May 20, 1991|By Julius Westheimer

Is it possible that your career may hurt your children? A thoughtful article in Fortune, dated today, supplies some answers.

Excerpts: "According to a University of Maryland study, parents spend on average only about 17 hours per week with their children. . . Mommy often gets home from work too tired to talk. Daddy's almost never around. . . Because children are the future, America could be headed for bad bumps down the road. . . We pay child-care workers less than zoo keepers, and expect them to do wonders. . . Divorce has robbed millions of kids of at least one full-time parent. . . A compassionate, $250-a-week nanny is beyond the reach of most parents. . . Young adolescents left alone are twice as likely to smoke, drink and use marijuana. . . The state of America's children is a political mine field. . . Without doubt, helping improve child care is in the best interest of business; many firms have taken the plunge."

CEO CORNER: When I asked Carl Hecht, chief executive officer, U.S.Tag & Label Co., the secrets of his business success, he responded: "People make the difference. You see, I don't overmanage and I'm not a hands-on type of guy, so I concentrate on getting the best people and give them their heads. Another thing: I hate debt; it keeps me awake, so the firm doesn't have much. We're very conservative financially. And we don't give our goods away. We deal with a wide spectrum of customers, from Joe the Shoemaker to American Home Products, Procter & Gamble, Marriott, McCormick, etc. We make quality tags and labels, give top service and we get our price. Customers respect us for that. If firms discount too much, they don't make money -- and that's what business is all about."

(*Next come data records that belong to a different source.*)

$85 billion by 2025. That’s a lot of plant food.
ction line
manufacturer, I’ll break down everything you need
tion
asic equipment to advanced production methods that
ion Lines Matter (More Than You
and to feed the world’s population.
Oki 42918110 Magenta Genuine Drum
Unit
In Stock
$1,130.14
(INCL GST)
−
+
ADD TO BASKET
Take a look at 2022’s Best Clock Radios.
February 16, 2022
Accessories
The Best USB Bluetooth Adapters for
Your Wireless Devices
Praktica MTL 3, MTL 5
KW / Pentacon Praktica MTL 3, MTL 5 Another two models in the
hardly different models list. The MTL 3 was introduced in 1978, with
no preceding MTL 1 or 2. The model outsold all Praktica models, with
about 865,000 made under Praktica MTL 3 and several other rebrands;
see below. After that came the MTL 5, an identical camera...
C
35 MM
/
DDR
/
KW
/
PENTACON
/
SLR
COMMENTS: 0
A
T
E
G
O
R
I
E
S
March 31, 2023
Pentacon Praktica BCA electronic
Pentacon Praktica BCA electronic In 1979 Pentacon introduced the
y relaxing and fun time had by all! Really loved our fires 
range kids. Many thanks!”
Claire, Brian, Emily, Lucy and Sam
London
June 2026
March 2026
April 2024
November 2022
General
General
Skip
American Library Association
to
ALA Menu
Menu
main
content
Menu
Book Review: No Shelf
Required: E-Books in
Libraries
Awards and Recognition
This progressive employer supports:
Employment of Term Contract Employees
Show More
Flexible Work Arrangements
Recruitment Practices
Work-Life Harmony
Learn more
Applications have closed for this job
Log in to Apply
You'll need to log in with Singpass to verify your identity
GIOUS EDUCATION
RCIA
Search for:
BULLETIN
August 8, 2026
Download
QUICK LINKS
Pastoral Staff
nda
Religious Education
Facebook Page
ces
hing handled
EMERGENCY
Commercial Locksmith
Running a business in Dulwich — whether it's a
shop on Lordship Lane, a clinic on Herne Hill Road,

MARYLAND MEMO: Thinking of moving away? Think again. Considering starting a business here, or moving your firm to Maryland? Read on. The cover story, "The State of the States," in Financial World, May 28, lists Maryland as third of "The 10 Best." (Best are Utah and Missouri.) Excerpts about our state: "Moody's and Standard & Poor bond rating AAA. . . Very good revenue estimating, rainy day fund, good use of program audits, top-notch accounting system, winner of Government Finance Officers achievement certificate. . . Maryland suffers spending/revenue imbalances, ate into past year surplus in fiscal 1990 [but] state deserves credit for superquick action, including $217 million in cuts. . . Governor sparring with legislature more than usual; puts foot in mouth with jesting reference to Eastern Shore, etc."

The article's minuses: "High unfunded pensions [although on the way down]. . . Below-average management controls of highways and bridges. . . Expenditures outpacing revenues in fiscal 1990 to 1992."

MARYLAND & MORE: Israel Cohen, CEO, Giant Food, Lanham, is listed in Forbes, May 27, under "The Top 10 Best-Paid Chief Executives." Cohen's $11.5 million haul last year included $10.2 million in stock gains, $1.2 million in salary plus bonus, etc. . . "Baseball season thought: You rear your child like you throw a ball. Give it the best start you can while it's in your hands, because it must go the rest of the way itself." (Real Estate Newsletter, via Jeff Underwood). . . "If you could give your son or daughter only one gift, let it be enthusiasm." (Soundings, May). . . Second quarter estimated Federal and Maryland income tax installments are due four weeks from today. . . One week from today, all financial institutions close for Memorial Day observance.